Xillia also has a rather strange shop system where you have to donate random items that you've picked up from shiny spots on the overworld or in dungeons, as well as from random drops from defeated monsters. It all seems rather complicated initially but there's actually not that much to it. What I would do is choose either weapons or armour and then donate all the crap that I'd picked up recently to level up the shop and unlock the next tier of equipment. Then the next time I would do the same for the other type of gear. You still have to have the money to be able to buy the gear as well, so it's difficult to actually break the game by unlocking multiple tiers of weapon at the same time, for example. I played with game with the combat difficulty set to Normal, which wasn't very challenging for the most part. Those confidant in their abilities might want to turn this up a notch.
The story of the game is broken up into chapters, and as you progress you will also unlock opportunities for completing various side quests and sub stories. Some of these are very simple one and done fetch quests, others are more in depth and will take you most of the game to finish as the next little piece of the story is doled out. It is possible to miss out on these optional scenes (and a good many of the skits as well) if you plough on with the main story too quickly and don't take the time revisit towns that you've been to previously. It is quite easy to go back to other areas because you can access a map and fast travel to them with ease. I would definitely recommend doing everything that you can to get the most out of the game.
|Teepo is my favourite character by far!|
Innovation & Cleverness: 6 out of 10
When you get down to it, the Tales games are all quite similar to one another, with just subtle improvements and differences from one iteration to the next. Tales of Xillia is at least a bit more free form that previous games in the series, with the wide open environments between towns to explore and the optional side content that you can take part in. Otherwise, mechanically and stylistically, it's pretty much business as usual and will hold no real surprises if you've played one of these games before.

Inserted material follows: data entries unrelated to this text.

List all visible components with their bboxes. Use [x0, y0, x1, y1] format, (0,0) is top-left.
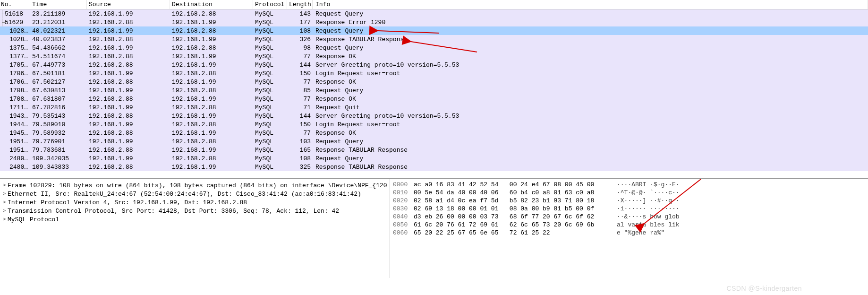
- hex-offset: 0000: [393, 181, 414, 189]
- details-tree-item[interactable]: >Ethernet II, Src: RealtekU_24:e4:67 (52…: [1, 190, 389, 198]
- packet-bytes-pane[interactable]: 0000ac a0 16 83 41 42 52 54 00 24 e4 67 …: [390, 179, 868, 278]
- packet-row[interactable]: 1945…79.589932192.168.2.88192.168.1.99My…: [0, 129, 868, 137]
- cell-time: 67.631807: [30, 95, 87, 103]
- cell-protocol: MySQL: [253, 35, 287, 43]
- cell-info: Response OK: [313, 129, 868, 137]
- col-header-info[interactable]: Info: [313, 0, 868, 9]
- cell-source: 192.168.2.88: [87, 163, 170, 171]
- cell-length: 98: [287, 44, 313, 52]
- cell-no: 1943…: [0, 112, 30, 120]
- details-tree-label: Transmission Control Protocol, Src Port:…: [8, 208, 339, 215]
- cell-destination: 192.168.2.88: [170, 27, 253, 35]
- cell-time: 79.783681: [30, 146, 87, 154]
- cell-no: 1708…: [0, 95, 30, 103]
- packet-row[interactable]: 1951…79.776901192.168.1.99192.168.2.88My…: [0, 137, 868, 146]
- hex-row[interactable]: 005061 6c 20 76 61 72 69 61 62 6c 65 73 …: [393, 221, 865, 229]
- cell-destination: 192.168.1.99: [170, 129, 253, 137]
- col-header-no[interactable]: No.: [0, 0, 30, 9]
- hex-bytes: ac a0 16 83 41 42 52 54 00 24 e4 67 08 0…: [414, 181, 617, 189]
- cell-info: Login Request user=root: [313, 121, 868, 129]
- cell-source: 192.168.1.99: [87, 87, 170, 95]
- cell-length: 177: [287, 18, 313, 26]
- cell-destination: 192.168.2.88: [170, 138, 253, 146]
- hex-ascii: ·i······ ········: [617, 205, 680, 213]
- hex-row[interactable]: 001000 5e 54 da 40 00 40 06 60 b4 c0 a8 …: [393, 189, 865, 197]
- expand-icon[interactable]: >: [1, 217, 8, 222]
- cell-info: Response Error 1290: [313, 18, 868, 26]
- hex-row[interactable]: 0000ac a0 16 83 41 42 52 54 00 24 e4 67 …: [393, 181, 865, 189]
- expand-icon[interactable]: >: [1, 182, 8, 188]
- hex-offset: 0040: [393, 213, 414, 221]
- packet-row[interactable]: 1706…67.501181192.168.1.99192.168.2.88My…: [0, 69, 868, 78]
- cell-length: 150: [287, 69, 313, 78]
- details-tree-item[interactable]: >MySQL Protocol: [1, 215, 389, 224]
- cell-time: 40.022321: [30, 27, 87, 35]
- col-header-protocol[interactable]: Protocol: [253, 0, 287, 9]
- cell-no: 1028…: [0, 35, 30, 43]
- packet-row[interactable]: 1706…67.502127192.168.2.88192.168.1.99My…: [0, 78, 868, 86]
- cell-source: 192.168.2.88: [87, 78, 170, 86]
- cell-length: 325: [287, 163, 313, 171]
- cell-source: 192.168.2.88: [87, 146, 170, 154]
- cell-no: 1705…: [0, 61, 30, 69]
- expand-icon[interactable]: >: [1, 191, 8, 197]
- cell-protocol: MySQL: [253, 44, 287, 52]
- cell-info: Login Request user=root: [313, 69, 868, 78]
- packet-row[interactable]: 1711…67.782816192.168.1.99192.168.2.88My…: [0, 103, 868, 112]
- packet-row[interactable]: 2480…109.342035192.168.1.99192.168.2.88M…: [0, 154, 868, 163]
- expand-icon[interactable]: >: [1, 200, 8, 205]
- col-header-length[interactable]: Length: [287, 0, 313, 9]
- packet-row[interactable]: 1943…79.535143192.168.2.88192.168.1.99My…: [0, 112, 868, 120]
- cell-source: 192.168.2.88: [87, 35, 170, 43]
- packet-row[interactable]: 1028…40.022321192.168.1.99192.168.2.88My…: [0, 26, 868, 35]
- expand-icon[interactable]: >: [1, 208, 8, 214]
- cell-no: 1711…: [0, 104, 30, 112]
- hex-row[interactable]: 006065 20 22 25 67 65 6e 65 72 61 25 22e…: [393, 229, 865, 237]
- cell-length: 85: [287, 87, 313, 95]
- cell-no: 2480…: [0, 163, 30, 171]
- packet-row[interactable]: 1375…54.436662192.168.1.99192.168.2.88My…: [0, 43, 868, 52]
- hex-row[interactable]: 002002 58 a1 d4 0c ea f7 5d b5 82 23 b1 …: [393, 197, 865, 205]
- packet-row[interactable]: 5161823.211189192.168.1.99192.168.2.88My…: [0, 9, 868, 18]
- details-tree-item[interactable]: >Internet Protocol Version 4, Src: 192.1…: [1, 198, 389, 207]
- cell-length: 77: [287, 95, 313, 103]
- packet-row[interactable]: 1951…79.783681192.168.2.88192.168.1.99My…: [0, 146, 868, 154]
- cell-time: 67.449773: [30, 61, 87, 69]
- cell-no: 1028…: [0, 27, 30, 35]
- cell-destination: 192.168.2.88: [170, 44, 253, 52]
- cell-no: 1945…: [0, 129, 30, 137]
- hex-ascii: ·^T·@·@· `····c··: [617, 189, 680, 197]
- packet-row[interactable]: 5162023.212031192.168.2.88192.168.1.99My…: [0, 18, 868, 26]
- packet-row[interactable]: 1028…40.023837192.168.2.88192.168.1.99My…: [0, 35, 868, 43]
- cell-protocol: MySQL: [253, 10, 287, 18]
- col-header-dest[interactable]: Destination: [170, 0, 253, 9]
- packet-row[interactable]: 1708…67.630813192.168.1.99192.168.2.88My…: [0, 86, 868, 95]
- cell-destination: 192.168.2.88: [170, 69, 253, 78]
- packet-row[interactable]: 1705…67.449773192.168.2.88192.168.1.99My…: [0, 61, 868, 69]
- hex-bytes: 61 6c 20 76 61 72 69 61 62 6c 65 73 20 6…: [414, 221, 617, 229]
- col-header-source[interactable]: Source: [87, 0, 170, 9]
- hex-row[interactable]: 003002 69 13 18 00 00 01 01 08 0a 00 b9 …: [393, 205, 865, 213]
- packet-rows: 5161823.211189192.168.1.99192.168.2.88My…: [0, 9, 868, 171]
- col-header-time[interactable]: Time: [30, 0, 87, 9]
- cell-destination: 192.168.1.99: [170, 95, 253, 103]
- cell-destination: 192.168.2.88: [170, 121, 253, 129]
- hex-ascii: ····ABRT ·$·g··E·: [617, 181, 680, 189]
- cell-source: 192.168.1.99: [87, 10, 170, 18]
- packet-list-pane[interactable]: No. Time Source Destination Protocol Len…: [0, 0, 868, 179]
- details-tree-item[interactable]: >Transmission Control Protocol, Src Port…: [1, 207, 389, 215]
- packet-row[interactable]: 2480…109.343833192.168.2.88192.168.1.99M…: [0, 163, 868, 171]
- cell-destination: 192.168.1.99: [170, 112, 253, 120]
- cell-info: Request Query: [313, 87, 868, 95]
- packet-row[interactable]: 1708…67.631807192.168.2.88192.168.1.99My…: [0, 95, 868, 103]
- packet-row[interactable]: 1377…54.511674192.168.2.88192.168.1.99My…: [0, 52, 868, 61]
- packet-row[interactable]: 1944…79.589010192.168.1.99192.168.2.88My…: [0, 120, 868, 129]
- details-tree-label: Internet Protocol Version 4, Src: 192.16…: [8, 199, 247, 206]
- cell-protocol: MySQL: [253, 87, 287, 95]
- cell-info: Response OK: [313, 78, 868, 86]
- details-tree-item[interactable]: >Frame 102829: 108 bytes on wire (864 bi…: [1, 181, 389, 190]
- hex-row[interactable]: 0040d3 eb 26 00 00 00 03 73 68 6f 77 20 …: [393, 213, 865, 221]
- packet-details-pane[interactable]: >Frame 102829: 108 bytes on wire (864 bi…: [0, 179, 390, 278]
- cell-protocol: MySQL: [253, 78, 287, 86]
- cell-no: 51620: [0, 18, 30, 26]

Value & Replayability: 8 out of 10
My completion time for Jude's side of the story was about 35 hours, without tackling the extra dungeon. It would take roughly the same amount of time go through the game as Milla as well, and I had such a fun time going through the game that I could actually see myself doing that at some point in the future. For now, I'm focused on completing the sequel, which takes place one year after the first game.
Overall: 9 out of 10
As I said in my intro, Tales of Xillia has knocked Tales of the Abyss off of its number one slot in this series. The whole game was hugely enjoyable from beginning to end, and I may well come back and play through Milla's version of the story if I can find the time to do so. From what little I've played of Tales of Zestiria so far, I doubt it's going to beat Xillia - the characters just aren't as immediately like able and the the camera seems to have quite a few issues in combat. That's another review for another day, however. For now, I would recommend Tales of Xillia to both newcomers and those who have played a Tales game before without reservation. It's a refreshing change of pace from all of the western RPG's that have been released recently.